February 7, 2010 at 2:00pm
February 7, 2010 at 2:00pm
#686728
I am happy beyond words. I am grateful. I am content. I feel like doing a Gene Kelley dance on my snow-covered roof. So many articles, books, and blogs overflow with the fearful reality of Writer’s Block. (Oh my!). I now stand before you, (actually, I am sitting on my couch with my boxer curled next to me), to say that yes I had the dreaded disease, and survived!

Writing has always come easy to me. I was perplexed when I heard everyone bellyache about it. You just sit down and write. What can be easier than that? My arrogance carried me through a news-writing job, endless college papers, a house fire that consumed all of my work, a car accident that laid me up for months, and a painful break-up of a writing group I created. I wrote through it all, often using the creating process to help me survive it all. Then one day, I stopped writing. It happened that fast. One day I wrote, the next day I did not. Nor the next or the next. I don’t even want to think about all the months I wasted as my guilt built my self-imposed wall higher and higher. Not to mention all the times I have been unable to read a favorite author, knowing my own beloved characters were mournfully awaiting their own turn in immortalized print.

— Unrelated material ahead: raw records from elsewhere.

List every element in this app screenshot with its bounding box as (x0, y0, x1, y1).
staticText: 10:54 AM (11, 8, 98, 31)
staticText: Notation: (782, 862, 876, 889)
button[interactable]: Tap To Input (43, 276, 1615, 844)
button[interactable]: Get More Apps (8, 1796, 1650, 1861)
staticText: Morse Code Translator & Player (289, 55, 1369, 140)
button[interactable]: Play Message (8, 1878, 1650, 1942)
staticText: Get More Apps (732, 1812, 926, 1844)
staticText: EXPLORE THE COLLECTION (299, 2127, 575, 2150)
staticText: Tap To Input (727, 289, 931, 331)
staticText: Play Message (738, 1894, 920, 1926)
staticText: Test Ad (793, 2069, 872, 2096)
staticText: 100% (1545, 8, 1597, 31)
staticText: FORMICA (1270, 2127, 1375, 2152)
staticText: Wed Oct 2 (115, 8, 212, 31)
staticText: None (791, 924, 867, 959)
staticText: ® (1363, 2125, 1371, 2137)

One huge reason I have been flipping out so much is that my daughter just turned 21. This date has always been a milestone for me. I thought by now I would be rich and famous. (Well, at the very least, have a dozen or so published books under my belt). After spending a wonderful 23 years serving my awesome children, this represents my time, when their mummy can walk into the limelight a free agent, without guilt.

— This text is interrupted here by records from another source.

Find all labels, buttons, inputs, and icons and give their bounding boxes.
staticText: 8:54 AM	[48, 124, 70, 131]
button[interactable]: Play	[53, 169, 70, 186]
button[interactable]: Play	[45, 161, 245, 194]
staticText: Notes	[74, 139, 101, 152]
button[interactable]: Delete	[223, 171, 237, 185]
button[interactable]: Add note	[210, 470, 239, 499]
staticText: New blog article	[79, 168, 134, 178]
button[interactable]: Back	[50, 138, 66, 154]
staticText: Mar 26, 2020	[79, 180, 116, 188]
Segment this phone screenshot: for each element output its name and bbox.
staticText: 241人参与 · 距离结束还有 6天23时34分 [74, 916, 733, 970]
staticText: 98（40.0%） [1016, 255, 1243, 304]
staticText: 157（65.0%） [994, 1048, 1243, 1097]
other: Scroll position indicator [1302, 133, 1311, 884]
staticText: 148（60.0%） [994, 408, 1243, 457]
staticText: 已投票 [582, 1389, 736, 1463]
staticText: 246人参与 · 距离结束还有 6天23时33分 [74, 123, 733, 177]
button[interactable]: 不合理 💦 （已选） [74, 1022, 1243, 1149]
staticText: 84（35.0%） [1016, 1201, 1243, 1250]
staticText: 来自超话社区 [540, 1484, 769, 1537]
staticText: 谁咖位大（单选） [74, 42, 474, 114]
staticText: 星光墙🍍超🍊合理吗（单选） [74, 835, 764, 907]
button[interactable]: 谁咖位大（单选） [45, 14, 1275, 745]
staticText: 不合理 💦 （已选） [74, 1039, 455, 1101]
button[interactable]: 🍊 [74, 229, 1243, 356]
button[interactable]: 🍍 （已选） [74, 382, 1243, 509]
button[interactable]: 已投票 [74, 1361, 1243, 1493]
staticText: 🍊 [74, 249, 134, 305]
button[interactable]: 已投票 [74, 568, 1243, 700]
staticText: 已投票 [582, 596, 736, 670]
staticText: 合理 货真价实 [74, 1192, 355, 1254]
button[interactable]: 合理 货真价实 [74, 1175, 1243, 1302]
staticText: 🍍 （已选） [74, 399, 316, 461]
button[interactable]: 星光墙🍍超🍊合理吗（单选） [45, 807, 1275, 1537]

The closer this monumental time neared, the less I was able to write. IIt was not for want of ideas. I have a couple of dozen fiction stories I have never quite got around to retyping and sending off. I have several novels, both in the works and finished. Every day I see or hear things I just know would make a great article if I would just do my job. Increasingly, I felt a pressure building, and I knew something had to give.

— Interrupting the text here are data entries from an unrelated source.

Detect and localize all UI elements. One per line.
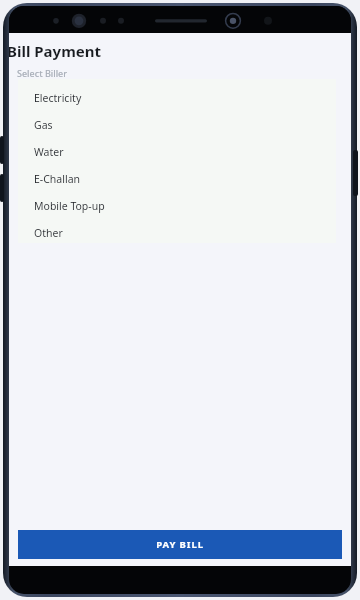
button[interactable]: Water [18,138,336,165]
button[interactable]: Electricity [18,84,336,111]
staticText: PAY BILL [156,538,204,551]
staticText: Gas [34,118,53,132]
staticText: Other [34,226,63,240]
button[interactable]: Gas [18,111,336,138]
staticText: Select Biller [17,67,68,79]
other: Volume up [0,136,4,164]
button[interactable]: E-Challan [18,165,336,192]
button[interactable]: Other [18,219,336,246]
staticText: Electricity [34,91,82,105]
button[interactable]: PAY BILL [18,530,342,559]
staticText: Bill Payment [9,41,102,61]
other: Power [353,150,358,196]
button[interactable]: Mobile Top-up [18,192,336,219]
staticText: Water [34,145,64,159]
other: Volume down [0,174,4,202]
staticText: Mobile Top-up [34,199,105,213]
staticText: E-Challan [34,172,81,186]
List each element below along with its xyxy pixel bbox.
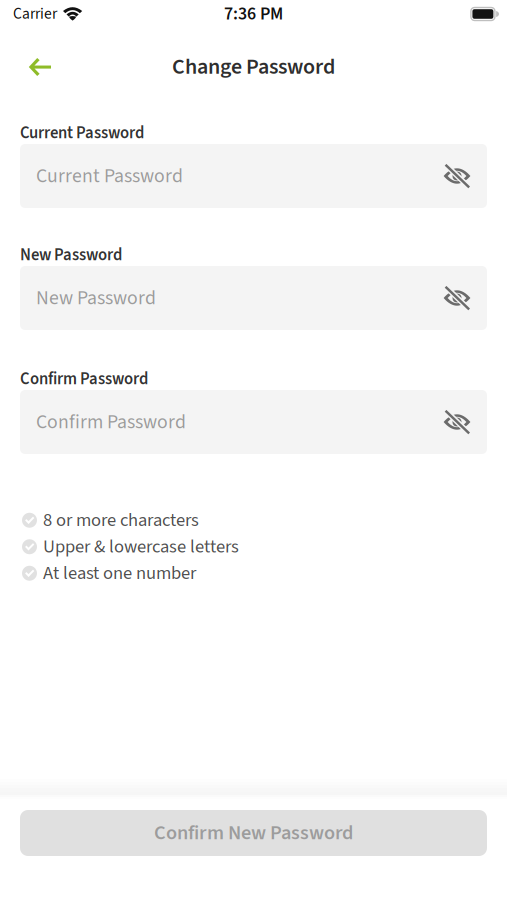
staticText: 7:36 PM xyxy=(224,1,283,27)
button[interactable]: Show Current Password xyxy=(434,153,480,199)
button[interactable]: Show New Password xyxy=(434,275,480,321)
staticText: Current Password xyxy=(20,121,144,145)
staticText: New Password xyxy=(20,243,122,267)
staticText: Confirm Password xyxy=(36,408,186,436)
staticText: Carrier xyxy=(13,3,57,25)
button[interactable]: Back xyxy=(16,45,64,89)
staticText: Confirm Password xyxy=(20,367,148,391)
staticText: Upper & lowercase letters xyxy=(43,534,239,560)
staticText: Confirm New Password xyxy=(154,819,353,848)
staticText: Current Password xyxy=(36,162,183,190)
staticText: 8 or more characters xyxy=(43,507,199,534)
staticText: New Password xyxy=(36,284,156,312)
button[interactable]: Confirm New Password xyxy=(20,810,487,856)
staticText: At least one number xyxy=(43,560,196,586)
staticText: Change Password xyxy=(172,51,335,83)
button[interactable]: Show Confirm Password xyxy=(434,399,480,445)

I sprained my ankle three weeks ago. For two weeks, I was able to keep busy without actually being creative. Now in my defense, I have been continuing to log onto my writing sites and stay active. I started my blog. I even upgraded my membership, which carried its own weight of purpose. I joined a couple of writing groups and read countless articles. Then it happened, as easily as taking a breath. Something like when you are humming, trying to remember a tune, and then suddenly burst into song. (When everyone stares at you like you are crazy). I had to get down some ideas that refused to budge. I thought I would work on some research I had been planning for a novel, and instead, wrote three chapters! The next day I did another 10 pages. I am writing this after completing a character evaluation that had eluded me for weeks. I want to throw open my door and scream down the street, “I’m bacckkk!”

I always knew I would be cured of writer’s block. I love the entire writing process. It is too important to my own mental health. My writing oasis is where I go when I am happy, or sad, or too ticked to get it all out orally. It is where I have wonderful beings born in my mind, waiting impatiently to come out and play and have their own voices heard. Will the dreaded bug ever infect me again? I sure hope not. In the future, I am going to use every skill I possess to make sure it does not. Just in case, does anyone know if companies are marketing a preventive shot for Writer’s Block? I will be the first in line!

AmiaEagle


Note; I would like to thank Patricia Gilliam and all the authors who wrote articles that inflamed my writing muse again.